Enfin, il n'hésite pas à défendre deux hommes accusés de viol, l'ancien patron du FMI Dominique Strauss-Kahn et l'islamologue Tariq Ramadan. "DSK, menottes derrière le dos entre deux cops new-yorkais, marchant tête baissée, c’est un renversement de mille ans de culture royale et patriarcale française. C’est une castration de tous les hommes français. Le séducteur est devenu un violeur, le conquérant un coupable. ‘L’homme à femmes’ était loué pour sa force protectrice, il est enfermé et vitupéré pour sa violence intempérante. Don Juan est mort. Comme disait Philippe Muray, ‘on est passé de l’envie de pénis à l’envie de pénal’", ose le polémiste page 200. 

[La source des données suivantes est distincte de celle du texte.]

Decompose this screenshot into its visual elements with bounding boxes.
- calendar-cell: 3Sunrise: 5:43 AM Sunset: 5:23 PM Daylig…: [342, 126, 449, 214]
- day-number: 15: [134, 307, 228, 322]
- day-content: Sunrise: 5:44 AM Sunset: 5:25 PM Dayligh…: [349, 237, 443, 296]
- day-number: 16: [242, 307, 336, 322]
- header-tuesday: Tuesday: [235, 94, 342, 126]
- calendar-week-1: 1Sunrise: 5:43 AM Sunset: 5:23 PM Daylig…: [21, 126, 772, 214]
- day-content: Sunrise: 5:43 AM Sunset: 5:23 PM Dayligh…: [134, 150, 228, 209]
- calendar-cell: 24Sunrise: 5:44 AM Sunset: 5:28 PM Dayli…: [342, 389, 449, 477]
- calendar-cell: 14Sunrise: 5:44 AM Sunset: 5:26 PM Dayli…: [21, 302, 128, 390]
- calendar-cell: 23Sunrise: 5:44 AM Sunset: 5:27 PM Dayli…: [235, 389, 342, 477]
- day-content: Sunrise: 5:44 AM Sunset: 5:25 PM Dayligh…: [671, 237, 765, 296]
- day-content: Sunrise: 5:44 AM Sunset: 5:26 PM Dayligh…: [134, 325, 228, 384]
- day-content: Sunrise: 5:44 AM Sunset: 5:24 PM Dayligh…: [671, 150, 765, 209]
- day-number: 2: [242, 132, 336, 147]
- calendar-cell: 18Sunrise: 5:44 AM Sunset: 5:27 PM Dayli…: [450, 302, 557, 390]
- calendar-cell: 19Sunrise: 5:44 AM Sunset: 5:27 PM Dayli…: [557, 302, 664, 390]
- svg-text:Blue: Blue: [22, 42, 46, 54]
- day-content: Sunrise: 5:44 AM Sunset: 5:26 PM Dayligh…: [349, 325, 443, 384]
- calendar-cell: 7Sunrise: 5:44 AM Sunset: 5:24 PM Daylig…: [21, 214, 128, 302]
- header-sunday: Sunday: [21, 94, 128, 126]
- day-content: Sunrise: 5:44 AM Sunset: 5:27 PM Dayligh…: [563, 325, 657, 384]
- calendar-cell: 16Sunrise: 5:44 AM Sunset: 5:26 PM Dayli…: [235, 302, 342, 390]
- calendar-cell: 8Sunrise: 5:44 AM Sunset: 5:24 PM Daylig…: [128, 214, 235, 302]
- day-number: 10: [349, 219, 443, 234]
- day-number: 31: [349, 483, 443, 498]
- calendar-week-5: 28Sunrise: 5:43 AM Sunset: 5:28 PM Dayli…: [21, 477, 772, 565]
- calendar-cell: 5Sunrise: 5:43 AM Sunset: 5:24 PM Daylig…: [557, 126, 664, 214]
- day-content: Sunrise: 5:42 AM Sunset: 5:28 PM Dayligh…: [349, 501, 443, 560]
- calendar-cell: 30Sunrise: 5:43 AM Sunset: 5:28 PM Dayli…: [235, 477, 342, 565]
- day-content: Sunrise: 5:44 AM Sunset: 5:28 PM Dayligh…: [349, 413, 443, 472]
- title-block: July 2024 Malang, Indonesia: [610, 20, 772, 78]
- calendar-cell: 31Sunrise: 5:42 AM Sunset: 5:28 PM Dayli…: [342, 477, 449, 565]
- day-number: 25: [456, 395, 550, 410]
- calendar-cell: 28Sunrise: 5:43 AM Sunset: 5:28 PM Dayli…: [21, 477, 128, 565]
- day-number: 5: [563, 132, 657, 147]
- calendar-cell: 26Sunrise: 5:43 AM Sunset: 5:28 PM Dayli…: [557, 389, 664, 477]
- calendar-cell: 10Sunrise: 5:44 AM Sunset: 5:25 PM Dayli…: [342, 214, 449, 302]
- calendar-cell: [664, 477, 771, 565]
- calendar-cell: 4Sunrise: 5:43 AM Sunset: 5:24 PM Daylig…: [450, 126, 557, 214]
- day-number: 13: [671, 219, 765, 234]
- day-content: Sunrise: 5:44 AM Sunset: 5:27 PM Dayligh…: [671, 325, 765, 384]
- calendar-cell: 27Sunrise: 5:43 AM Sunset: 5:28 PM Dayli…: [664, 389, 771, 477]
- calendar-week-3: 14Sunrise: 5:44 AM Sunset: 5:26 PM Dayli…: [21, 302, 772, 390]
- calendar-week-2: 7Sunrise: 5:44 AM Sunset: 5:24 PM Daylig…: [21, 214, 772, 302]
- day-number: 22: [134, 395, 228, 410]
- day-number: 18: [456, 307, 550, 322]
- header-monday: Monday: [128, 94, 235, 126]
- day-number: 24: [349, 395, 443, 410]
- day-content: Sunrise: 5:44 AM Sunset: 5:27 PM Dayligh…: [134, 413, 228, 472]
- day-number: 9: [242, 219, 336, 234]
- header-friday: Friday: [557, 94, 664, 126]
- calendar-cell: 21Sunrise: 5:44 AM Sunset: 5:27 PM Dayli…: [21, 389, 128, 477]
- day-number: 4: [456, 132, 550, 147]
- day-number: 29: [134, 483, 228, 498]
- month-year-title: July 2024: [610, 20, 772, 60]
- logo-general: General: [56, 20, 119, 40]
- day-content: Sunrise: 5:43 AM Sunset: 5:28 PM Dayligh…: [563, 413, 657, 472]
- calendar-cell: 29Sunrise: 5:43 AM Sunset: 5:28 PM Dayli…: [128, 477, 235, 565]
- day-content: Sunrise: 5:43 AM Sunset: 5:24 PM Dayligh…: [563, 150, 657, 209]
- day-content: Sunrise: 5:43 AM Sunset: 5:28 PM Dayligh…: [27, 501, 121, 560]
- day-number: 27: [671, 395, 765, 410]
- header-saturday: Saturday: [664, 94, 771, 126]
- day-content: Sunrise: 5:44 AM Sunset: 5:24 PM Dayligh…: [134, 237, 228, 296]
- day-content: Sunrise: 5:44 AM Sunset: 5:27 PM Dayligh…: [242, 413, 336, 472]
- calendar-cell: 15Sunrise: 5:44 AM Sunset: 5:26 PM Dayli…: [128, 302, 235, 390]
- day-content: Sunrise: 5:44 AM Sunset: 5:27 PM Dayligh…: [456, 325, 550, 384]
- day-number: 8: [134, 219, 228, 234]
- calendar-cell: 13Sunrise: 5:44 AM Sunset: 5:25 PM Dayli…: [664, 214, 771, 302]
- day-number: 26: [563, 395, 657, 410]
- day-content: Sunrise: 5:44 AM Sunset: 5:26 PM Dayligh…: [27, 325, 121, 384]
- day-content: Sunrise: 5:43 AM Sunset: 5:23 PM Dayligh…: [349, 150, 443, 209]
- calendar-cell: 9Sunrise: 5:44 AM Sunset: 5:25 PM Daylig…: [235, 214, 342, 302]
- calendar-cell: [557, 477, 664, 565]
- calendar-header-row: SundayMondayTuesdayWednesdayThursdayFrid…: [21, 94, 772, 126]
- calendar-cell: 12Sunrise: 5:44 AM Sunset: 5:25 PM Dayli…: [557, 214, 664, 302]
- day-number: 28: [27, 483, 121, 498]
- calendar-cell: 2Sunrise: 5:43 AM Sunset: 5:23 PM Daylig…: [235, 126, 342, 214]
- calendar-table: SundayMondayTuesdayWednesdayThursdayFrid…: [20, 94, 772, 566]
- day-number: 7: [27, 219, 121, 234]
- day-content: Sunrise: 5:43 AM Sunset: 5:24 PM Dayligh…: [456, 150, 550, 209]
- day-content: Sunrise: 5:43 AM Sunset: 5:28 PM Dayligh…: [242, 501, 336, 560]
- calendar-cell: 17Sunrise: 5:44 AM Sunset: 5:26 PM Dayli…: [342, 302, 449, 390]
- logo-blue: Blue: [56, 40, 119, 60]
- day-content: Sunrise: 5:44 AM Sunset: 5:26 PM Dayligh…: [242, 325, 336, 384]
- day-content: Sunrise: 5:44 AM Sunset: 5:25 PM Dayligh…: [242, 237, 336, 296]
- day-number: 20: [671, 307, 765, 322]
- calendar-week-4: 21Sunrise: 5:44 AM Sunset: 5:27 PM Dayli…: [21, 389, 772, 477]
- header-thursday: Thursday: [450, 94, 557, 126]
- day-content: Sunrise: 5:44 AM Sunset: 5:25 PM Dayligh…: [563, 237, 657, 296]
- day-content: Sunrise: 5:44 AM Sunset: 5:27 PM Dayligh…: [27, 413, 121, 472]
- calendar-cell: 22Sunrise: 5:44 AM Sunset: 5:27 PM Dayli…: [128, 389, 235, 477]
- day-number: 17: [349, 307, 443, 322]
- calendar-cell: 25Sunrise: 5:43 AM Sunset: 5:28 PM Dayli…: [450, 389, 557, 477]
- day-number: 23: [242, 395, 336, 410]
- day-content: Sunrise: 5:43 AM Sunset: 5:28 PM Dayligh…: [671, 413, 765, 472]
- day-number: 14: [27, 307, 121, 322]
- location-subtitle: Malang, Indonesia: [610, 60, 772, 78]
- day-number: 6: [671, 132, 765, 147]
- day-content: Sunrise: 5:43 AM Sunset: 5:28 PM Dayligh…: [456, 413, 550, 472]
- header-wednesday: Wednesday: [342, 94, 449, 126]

Quant au second, il "demeure convaincu qu’il est tombé dans un piège. Les jeunes femmes qui l’accusent expliquent qu’elles ne peuvent se détacher de lui, que son aura les fascine, que son intelligence les ensorcelle, qu’il en profite pour les manipuler à sa guise. C’est cette fameuse notion ‘d’emprise’, dernière trouvaille des féministes pour criminaliser l’homme, bourreau éternel, sans se rendre compte, dans leur hargne vindicative, que leur définition de l’emprise’ et ses effets pervers ressemble comme une sœur à ce qu’on appelait jadis dans les romans et les chansons populaires les ‘affres de l’amour’."